The key to making the Ooma work is to create this custom NAT Policy (Network>NAT Policies>Custom Policy>Add): Original Source “Any”, Translated Source “WAN Primary IP”, Original Destination “Any”, Translated Destination “Original”, Original Service “Any”, Translated Service “Original”, Interface Inbound “LAN” (or “X0” for some), Interface Outbound “WAN” (or “X1” for some). Check “Enable NAT Policy”. You should be flashing blue now. This is the key, and I did not have to open ANY ports coming into my network (i.e., no WAN>LAN Access Rules). This only allows connections allowed out to find their way back in.

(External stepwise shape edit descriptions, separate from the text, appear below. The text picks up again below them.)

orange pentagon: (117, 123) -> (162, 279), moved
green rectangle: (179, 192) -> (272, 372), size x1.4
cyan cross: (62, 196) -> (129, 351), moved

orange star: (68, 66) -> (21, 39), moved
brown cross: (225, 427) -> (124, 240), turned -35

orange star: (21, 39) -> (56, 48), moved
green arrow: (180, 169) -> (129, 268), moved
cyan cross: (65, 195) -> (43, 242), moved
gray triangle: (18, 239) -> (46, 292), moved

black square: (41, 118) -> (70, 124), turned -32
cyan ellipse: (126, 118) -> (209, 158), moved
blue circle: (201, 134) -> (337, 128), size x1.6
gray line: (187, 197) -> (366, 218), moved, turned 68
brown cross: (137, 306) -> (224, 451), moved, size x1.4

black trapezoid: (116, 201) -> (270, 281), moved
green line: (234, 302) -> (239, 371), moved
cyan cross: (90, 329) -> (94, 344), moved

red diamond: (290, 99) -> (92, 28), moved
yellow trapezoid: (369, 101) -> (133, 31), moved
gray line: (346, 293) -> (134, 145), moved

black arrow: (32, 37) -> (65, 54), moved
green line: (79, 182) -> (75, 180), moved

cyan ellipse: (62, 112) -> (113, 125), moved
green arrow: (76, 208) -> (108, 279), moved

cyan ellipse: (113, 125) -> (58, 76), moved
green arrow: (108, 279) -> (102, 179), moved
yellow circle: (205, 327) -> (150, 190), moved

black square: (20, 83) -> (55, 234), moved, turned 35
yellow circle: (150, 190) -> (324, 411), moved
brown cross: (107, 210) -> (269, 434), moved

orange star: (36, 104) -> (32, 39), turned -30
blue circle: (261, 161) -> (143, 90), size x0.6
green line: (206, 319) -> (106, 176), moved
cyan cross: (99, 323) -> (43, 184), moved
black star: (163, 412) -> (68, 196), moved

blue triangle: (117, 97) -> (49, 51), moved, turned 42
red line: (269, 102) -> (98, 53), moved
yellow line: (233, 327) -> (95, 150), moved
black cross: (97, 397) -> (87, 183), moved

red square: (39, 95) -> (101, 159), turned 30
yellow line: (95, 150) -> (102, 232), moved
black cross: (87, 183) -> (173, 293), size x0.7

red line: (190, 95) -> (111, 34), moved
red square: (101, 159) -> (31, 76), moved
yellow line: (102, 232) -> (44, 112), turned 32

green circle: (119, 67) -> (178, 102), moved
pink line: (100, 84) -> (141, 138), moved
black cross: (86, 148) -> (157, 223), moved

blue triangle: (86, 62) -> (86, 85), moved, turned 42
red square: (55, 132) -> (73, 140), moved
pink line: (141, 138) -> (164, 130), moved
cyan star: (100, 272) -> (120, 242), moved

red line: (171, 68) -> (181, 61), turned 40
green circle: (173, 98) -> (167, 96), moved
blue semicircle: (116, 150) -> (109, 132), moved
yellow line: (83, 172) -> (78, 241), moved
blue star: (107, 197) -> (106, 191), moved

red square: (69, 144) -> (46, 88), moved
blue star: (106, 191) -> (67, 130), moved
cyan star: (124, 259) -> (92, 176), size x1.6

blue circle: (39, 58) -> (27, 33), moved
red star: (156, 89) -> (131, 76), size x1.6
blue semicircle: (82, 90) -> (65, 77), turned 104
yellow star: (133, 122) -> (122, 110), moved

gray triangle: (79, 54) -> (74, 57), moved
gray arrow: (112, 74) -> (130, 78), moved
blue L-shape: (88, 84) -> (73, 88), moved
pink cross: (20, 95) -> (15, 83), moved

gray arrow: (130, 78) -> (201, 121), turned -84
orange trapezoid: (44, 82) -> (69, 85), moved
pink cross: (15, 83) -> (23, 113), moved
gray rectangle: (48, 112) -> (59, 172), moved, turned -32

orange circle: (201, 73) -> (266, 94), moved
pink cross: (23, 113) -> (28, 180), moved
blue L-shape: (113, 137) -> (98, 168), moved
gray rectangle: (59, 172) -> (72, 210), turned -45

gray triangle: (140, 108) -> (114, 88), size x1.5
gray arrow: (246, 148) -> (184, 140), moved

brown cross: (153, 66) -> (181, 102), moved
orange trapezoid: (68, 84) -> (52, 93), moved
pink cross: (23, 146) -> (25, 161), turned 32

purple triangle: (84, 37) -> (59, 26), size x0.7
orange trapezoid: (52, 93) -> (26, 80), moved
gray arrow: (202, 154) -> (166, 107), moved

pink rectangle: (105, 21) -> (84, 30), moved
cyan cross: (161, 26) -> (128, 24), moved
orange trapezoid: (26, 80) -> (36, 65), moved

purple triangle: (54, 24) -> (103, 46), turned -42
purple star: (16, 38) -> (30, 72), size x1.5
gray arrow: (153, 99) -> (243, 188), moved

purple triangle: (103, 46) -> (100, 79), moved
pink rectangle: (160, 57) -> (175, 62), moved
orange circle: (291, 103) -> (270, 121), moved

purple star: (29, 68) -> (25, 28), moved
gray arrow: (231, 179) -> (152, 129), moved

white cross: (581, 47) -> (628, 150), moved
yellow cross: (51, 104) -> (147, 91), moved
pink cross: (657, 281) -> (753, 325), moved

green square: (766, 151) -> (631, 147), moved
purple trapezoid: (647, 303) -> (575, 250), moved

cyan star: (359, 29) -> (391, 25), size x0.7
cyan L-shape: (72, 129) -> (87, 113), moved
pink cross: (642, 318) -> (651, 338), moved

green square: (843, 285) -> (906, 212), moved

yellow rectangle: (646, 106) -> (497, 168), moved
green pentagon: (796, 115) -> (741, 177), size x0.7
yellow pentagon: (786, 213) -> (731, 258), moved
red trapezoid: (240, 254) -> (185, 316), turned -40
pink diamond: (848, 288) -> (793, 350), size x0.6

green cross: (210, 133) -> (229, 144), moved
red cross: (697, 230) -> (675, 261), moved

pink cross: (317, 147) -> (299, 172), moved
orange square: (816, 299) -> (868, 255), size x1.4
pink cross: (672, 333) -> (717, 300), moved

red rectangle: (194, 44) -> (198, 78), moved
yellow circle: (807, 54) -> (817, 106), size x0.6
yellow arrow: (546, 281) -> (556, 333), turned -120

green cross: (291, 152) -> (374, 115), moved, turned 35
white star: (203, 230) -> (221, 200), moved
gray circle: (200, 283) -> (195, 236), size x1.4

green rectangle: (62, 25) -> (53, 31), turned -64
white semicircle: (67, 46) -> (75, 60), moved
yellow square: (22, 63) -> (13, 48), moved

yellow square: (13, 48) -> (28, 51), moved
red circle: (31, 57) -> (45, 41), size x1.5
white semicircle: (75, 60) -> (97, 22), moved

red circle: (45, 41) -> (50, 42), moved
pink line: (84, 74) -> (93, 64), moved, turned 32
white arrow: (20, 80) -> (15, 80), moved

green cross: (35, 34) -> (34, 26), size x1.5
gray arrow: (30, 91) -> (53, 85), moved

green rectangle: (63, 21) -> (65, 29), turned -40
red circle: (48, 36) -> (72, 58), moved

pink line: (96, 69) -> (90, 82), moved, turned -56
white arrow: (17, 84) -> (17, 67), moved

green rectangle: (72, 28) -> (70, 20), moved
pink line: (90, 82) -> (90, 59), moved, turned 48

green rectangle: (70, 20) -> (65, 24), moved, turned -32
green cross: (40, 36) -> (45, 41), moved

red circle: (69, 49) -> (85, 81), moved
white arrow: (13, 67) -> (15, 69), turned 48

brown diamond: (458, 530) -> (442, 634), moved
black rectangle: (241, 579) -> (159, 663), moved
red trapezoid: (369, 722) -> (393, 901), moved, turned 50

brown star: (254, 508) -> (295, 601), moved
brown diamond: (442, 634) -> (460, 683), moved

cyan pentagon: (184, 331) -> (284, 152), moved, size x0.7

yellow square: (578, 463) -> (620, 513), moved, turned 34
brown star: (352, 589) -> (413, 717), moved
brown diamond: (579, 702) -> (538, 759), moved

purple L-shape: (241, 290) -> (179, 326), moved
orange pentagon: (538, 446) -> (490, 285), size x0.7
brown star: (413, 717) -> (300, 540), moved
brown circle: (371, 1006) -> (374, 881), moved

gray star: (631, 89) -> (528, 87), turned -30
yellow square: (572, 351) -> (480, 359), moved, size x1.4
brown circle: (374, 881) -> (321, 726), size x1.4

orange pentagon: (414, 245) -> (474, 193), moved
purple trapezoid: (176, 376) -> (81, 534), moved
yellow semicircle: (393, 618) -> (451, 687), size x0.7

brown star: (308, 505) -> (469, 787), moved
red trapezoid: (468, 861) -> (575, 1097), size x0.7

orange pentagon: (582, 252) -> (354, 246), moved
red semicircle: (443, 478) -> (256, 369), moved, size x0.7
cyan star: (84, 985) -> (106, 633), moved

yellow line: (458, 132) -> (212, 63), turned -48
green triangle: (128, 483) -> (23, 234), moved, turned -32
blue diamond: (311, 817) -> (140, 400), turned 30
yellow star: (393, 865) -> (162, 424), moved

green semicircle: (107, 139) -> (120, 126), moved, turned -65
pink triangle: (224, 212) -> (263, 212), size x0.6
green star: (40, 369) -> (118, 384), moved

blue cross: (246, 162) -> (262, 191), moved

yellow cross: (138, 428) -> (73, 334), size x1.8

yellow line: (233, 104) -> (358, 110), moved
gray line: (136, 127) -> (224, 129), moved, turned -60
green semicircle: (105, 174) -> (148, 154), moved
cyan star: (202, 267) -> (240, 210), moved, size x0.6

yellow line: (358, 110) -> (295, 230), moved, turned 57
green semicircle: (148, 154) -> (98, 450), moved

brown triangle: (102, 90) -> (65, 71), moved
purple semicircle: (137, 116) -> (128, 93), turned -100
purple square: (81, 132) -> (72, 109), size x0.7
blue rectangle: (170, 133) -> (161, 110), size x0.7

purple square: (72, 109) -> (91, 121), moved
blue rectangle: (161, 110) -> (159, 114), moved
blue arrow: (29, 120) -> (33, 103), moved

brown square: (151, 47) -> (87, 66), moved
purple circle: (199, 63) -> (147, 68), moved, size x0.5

Although I have a new Ooma Telo sitting in a box, I am still using my Ooma Hub. I don’t believe it will make a difference, but I will post back if I need to make any changes when I go to the Telo.

Good luck,

Kevin Cotreau

[anomalocaris]

I am not the expert that Kevin is. After following Kevin's instructions I was still having issues with poor quality. My connection is 50 mb down and 10 mb up. I have three lines serviced by the OOMA TELO. I searched the internet for Config SonicWALL for VOIP. I found three videos on Firewalls.com. Access to those is free to the public. I used the information in the first video to configure bandwidth management for the OOMA Telo. My quality issues were immediately resolved. As part of trying to resolve issues I did open the ports listed by OOMA in a tech note.

Because mine is a residential installation (two voice lines and a fax line) I had no need for the info in the other two videos.